ESTROGENS MODULATE CONTRACTILE EFFECT OF SEROTONIN IN AORTA FROM FEMALE MIDDLE AGED SENESCENCE-ACCELERATED MICE

S. Novella1,2, P. Medina2, A. P. Dantàs3, C. Bueno-Betí1, G. Segarra2, C. Hermenegildo1,2. 1Hospital Clínico Valencia, Research Foundation INCLIVA, Spain, 2University of Valencia, Department of Physiology, Spain, 3Hospital Clínic Barcelona, IDIBAPS, Spain

Aim. Serotonin is an important neurohormonal factor that has been implicated in the regulation of vascular tone. In the cardiovascular system, estrogens regulate expression of several serotonin signalling components. Therefore, the present study was designed to investigate the effects of the ovariectomy on vascular reactivity to serotonin of aortas from senescence-accelerated mice (SAMP8) and senescence-resistant mice (SAMR1), as experimental model to study vascular changes during aging and menopause.

Methods. Five-month-old female SAMP8 (n = 21, weight range: 25.2 to 26.6 g) or SAMR1 (n = 21, weight range: 22.7 to 24.5) were used. Mice were divided into three groups: sham-operated, ovariectomized and ovariectomized plus estradiol. Twenty eight days after surgery, mice were anesthetized and blood samples were withdrawn by cardiac puncture and plasma levels of glucose, creatinine, and 17β-estradiol were determined. Thoracic aortas were collected. Vascular rings (4 mm long) were mounted for isometric recording of tension in organ baths at 37 ºC containing Krebs-Henseleit solution and cumulative concentration-response curves for serotonin (10-8 - 10-5 M) were performed. A segment of thoracic aorta from mice of each group was immediately frozen for protein expression studies. Differences between were analysed by ANOVA, followed by Bonferroni’s post-test to compare replicate means. Statistical significance was accepted at P < 0.05.
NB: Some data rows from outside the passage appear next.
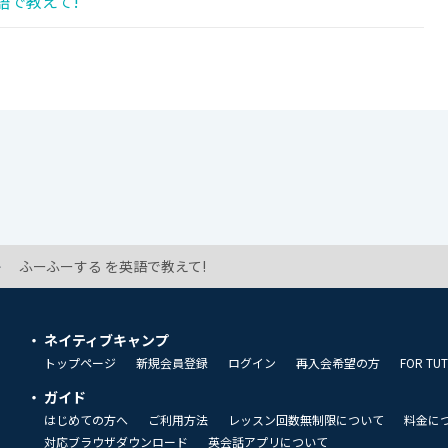
語で教えて!
ふーふーする を英語で教えて!
ネイティブキャンプ
トップページ
新規会員登録
ログイン
再入会希望の方
FOR TU
ガイド
はじめての方へ
ご利用方法
レッスン回数無制限について
料金に
対応ブラウザダウンロード
英会話アプリについて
Results. Body weight of SAMP8 mice was significantly lower than that of SAMR1. Changes in estrogens plasma levels by ovariectomy and estrogen treatment were similar in both strains. As expected, estrogens decreased with ovariectomy (P<0.05), assuring the efficacy of the surgical process. Estrogen treatment prevented the loss in estrogens by ovariectomy to similar levels as seen in Sham females. These data demonstrate the effectiveness of estrogen dose used to treat ovariectomized mice. Plasmatic concentration of glucose and creatinine were not affected by ovariectomy or estrogen treatment in both SAMR1 and SAMP8 groups. In sham operated-group maximal contraction to serotonin of SAMP8 aortas was similar than in SAMR1 (846±39 vs 855±42, respectively) suggesting that senescence did not affect contractile response to serotonin in female mice. In SAMR1, ovariectomy or ovariectomy plus estrogen treatment did not change (P>0.05) the contractions to serotonin. Maximal contractile responses to serotonin of aortic rings from SAMP8 were enhanced by ovariectomy (855±42 vs 1071±51, P<0.05, respectively), and estradiol supplementation prevented the effects of ovariectomy. Molecular studies on protein expression supported the results obtained in organ baths.

Conclusions. These data reveal that at age of six months (middle age) SAMP8 mice did not change the contraction to serotonin, probably because these mice have a good ovarian function and normal plasma levels of estrogens. Ovariectomy and reduction of estrogen plasma levels increase the contractions to serotonin in SAMP8 mice, an effect that is completely prevented by exogenous administration of estradiol.